Hi Vivian, after brushing the first bun, you can adjust the colour to lighter or darker. When you brush the skin, try to brush over the surface only once to get an even tone.

Cindy said...

Hi,
I wonder if I can prepare the soft dough proofing overnight in a fridge first? how should I go about it?

Also, i will be using the old fashioned steel type (2-3 tier) steamer. How should I prevent the vapour from wetting the buns?

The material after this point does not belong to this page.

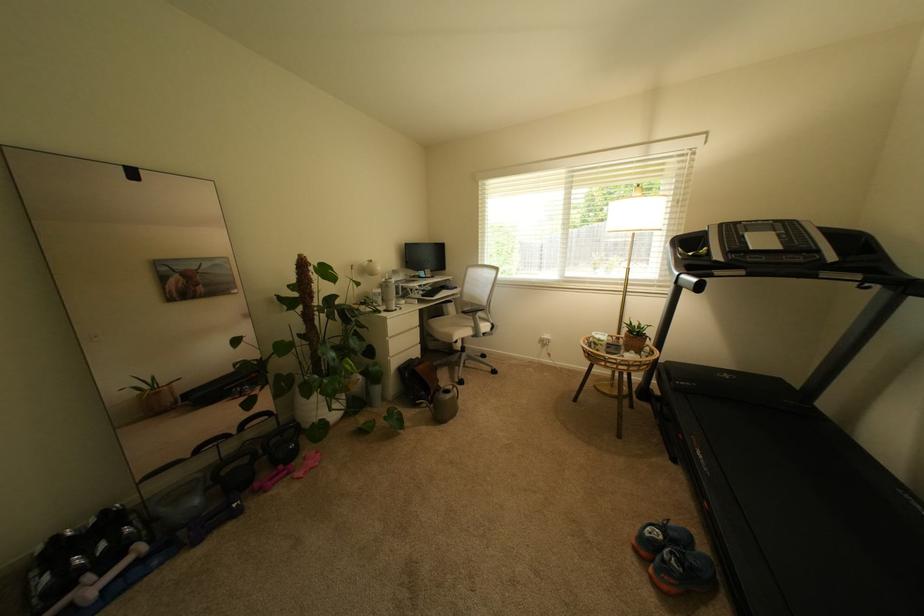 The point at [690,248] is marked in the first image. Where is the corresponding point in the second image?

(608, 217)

Thanks for sharing this recipe. Been searching for it for a long time! :)

cindy

kimmy said...

Hi Cindy. 1. You can keep the dough in plastic bag [tied up] after kneading until smooth and soft, then store in the fridge. Thaw, shape and proof the dough before steaming. 2. You can line the tray with a bamboo tray or clean muslin cloth, this may help.

cindy said...

Hi Kimmy,
Tried making mi ku today! It was a success altho out of 8 mi kus, only 3 turned out nicely shaped. The rest were of funny shapes. I dont know how to make it as nice as yours. It was rather hard to shape the dough, very elastic!
Also, my mi kus are a little too chewy. What could be the reason? How can i make it less chewy?
Thanks for sharing the recipe. :-)

cindy

Kimmy said...

Hi Cindy, Mi Koo should be chewy and firm, not soft as buns or flaky as some baos. If your Mi Koo is chewy, it's the right texture. Best to steam Mi Koo till soft before eating, it will be soft and less chewy. You can shape your Mi Koo in round shape first [like tortoise shape]. Once your can manage the dough well, you can try making it into oblong shape by rolling the centre of the round dough with the 3 centre fingers of both hands. Happy trying.

HK Choo said...

Thanks for this great recipe, Kimmy...it was my first time trying to make Mi Koo and it turned out well on my 2nd attempt because I didn't have double action baking powder initially. Like Cindy above, I can't get smooth surface too, but very satisfied with the texture.

Kimmy said...

Hi Choo, thanks for the feedback. For the smooth surface it could be due to shaping, proofing etc. Brushing of the pink colouring has to be done just before steaming. Over proofing can also result in flattened mi koo with wrinkled surface. Honestly, it is quite difficult to explain in words but believe me, practice makes perfect. I just discovered that bread flour can also be used to make mi koo, but pau flour gives the best result in terms of colour and texture.

Unknown said...

Hi kimmy
Thanks for the great recipe. Can i substitute shortening with vegetable oil?

Thanks again!
Wind

Kimmy said...

Hi Wind, my friend used vegetable oil for her Mi Koo. She also used boiled pandan water cos' she doesn't add coconut milk. I haven't tried her version cos' I prefer the aroma of coconut in these buns. In the past, my elders used lard.

K,M Ooi ( Ipoh) said...

Hi Kimmy, I have tried your mi koo with the sponge dough, It turn out very soft and fluffy. I like the texture of the mi koo. But I would like to make white coffee mi koo which I have tasted during the nine emperor god last year 2015 in ipoh. I hope you will be able to help me to make the white coffee mi koo using sponge dough. Thank you very much .

Kimmy said...

Hi Ooi, I haven't tasted white coffee mi koo before and not sure how intense is the flavour. But I suppose you can dissolve the white coffee [is it the 3-1 instant mix?] with hot water that makes up to 250 ml. What I'm not sure is whether the instant yeast will react well and good with white coffee liquid. Do try and let me know, I would love to try it too.